**WHAT TO WORK ON**
In the entries that follow, the lines from the one with "メディア局 (29, 1727)" through the one with "メール (29, 1241)" are the ones to write out, exactly and with both ends included. Nothing else should appear.

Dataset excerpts
----

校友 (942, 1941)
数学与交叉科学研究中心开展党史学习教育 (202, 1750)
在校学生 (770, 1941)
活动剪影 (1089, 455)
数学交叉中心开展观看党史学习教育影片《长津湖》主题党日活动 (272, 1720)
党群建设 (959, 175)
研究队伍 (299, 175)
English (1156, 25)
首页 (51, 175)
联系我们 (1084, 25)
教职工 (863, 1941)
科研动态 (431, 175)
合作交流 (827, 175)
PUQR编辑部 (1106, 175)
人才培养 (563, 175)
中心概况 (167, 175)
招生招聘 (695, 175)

----

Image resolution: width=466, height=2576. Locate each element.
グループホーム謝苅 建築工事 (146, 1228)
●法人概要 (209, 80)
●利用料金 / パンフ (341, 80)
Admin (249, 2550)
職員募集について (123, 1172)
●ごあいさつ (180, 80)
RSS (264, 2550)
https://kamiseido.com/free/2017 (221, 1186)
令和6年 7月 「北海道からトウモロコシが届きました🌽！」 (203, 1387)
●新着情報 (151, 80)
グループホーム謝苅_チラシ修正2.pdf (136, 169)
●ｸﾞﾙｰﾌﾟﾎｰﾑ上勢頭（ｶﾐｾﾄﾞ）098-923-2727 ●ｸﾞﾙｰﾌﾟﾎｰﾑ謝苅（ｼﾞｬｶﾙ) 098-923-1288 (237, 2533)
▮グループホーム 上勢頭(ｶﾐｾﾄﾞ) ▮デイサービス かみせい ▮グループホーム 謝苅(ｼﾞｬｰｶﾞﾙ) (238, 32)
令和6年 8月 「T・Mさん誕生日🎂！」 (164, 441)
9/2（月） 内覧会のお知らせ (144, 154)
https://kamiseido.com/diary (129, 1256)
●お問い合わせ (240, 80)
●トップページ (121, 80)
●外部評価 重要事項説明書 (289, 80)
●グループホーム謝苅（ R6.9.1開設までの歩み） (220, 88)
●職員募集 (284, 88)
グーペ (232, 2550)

----

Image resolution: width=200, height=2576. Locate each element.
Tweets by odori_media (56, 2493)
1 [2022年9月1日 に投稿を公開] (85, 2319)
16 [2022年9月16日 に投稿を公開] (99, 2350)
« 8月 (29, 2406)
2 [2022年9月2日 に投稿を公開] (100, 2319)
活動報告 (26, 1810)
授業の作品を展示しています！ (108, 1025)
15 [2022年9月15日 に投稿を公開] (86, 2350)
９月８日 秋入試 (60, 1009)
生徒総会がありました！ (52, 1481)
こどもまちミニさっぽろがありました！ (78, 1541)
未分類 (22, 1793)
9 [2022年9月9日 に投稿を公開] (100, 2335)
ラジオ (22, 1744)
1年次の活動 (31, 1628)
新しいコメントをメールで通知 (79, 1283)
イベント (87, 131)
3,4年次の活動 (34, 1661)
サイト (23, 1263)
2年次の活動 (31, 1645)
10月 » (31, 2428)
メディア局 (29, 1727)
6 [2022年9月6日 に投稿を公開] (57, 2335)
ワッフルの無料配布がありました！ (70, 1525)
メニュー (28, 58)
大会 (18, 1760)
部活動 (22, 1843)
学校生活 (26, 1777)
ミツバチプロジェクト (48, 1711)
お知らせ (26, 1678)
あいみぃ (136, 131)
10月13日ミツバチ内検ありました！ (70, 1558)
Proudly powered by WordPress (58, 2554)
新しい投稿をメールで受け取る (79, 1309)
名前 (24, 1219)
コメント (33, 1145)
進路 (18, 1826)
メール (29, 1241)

----

**FINAL ANSWER**
メディア局 (29, 1727)
6 [2022年9月6日 に投稿を公開] (57, 2335)
ワッフルの無料配布がありました！ (70, 1525)
メニュー (28, 58)
大会 (18, 1760)
部活動 (22, 1843)
学校生活 (26, 1777)
ミツバチプロジェクト (48, 1711)
お知らせ (26, 1678)
あいみぃ (136, 131)
10月13日ミツバチ内検ありました！ (70, 1558)
Proudly powered by WordPress (58, 2554)
新しい投稿をメールで受け取る (79, 1309)
名前 (24, 1219)
コメント (33, 1145)
進路 (18, 1826)
メール (29, 1241)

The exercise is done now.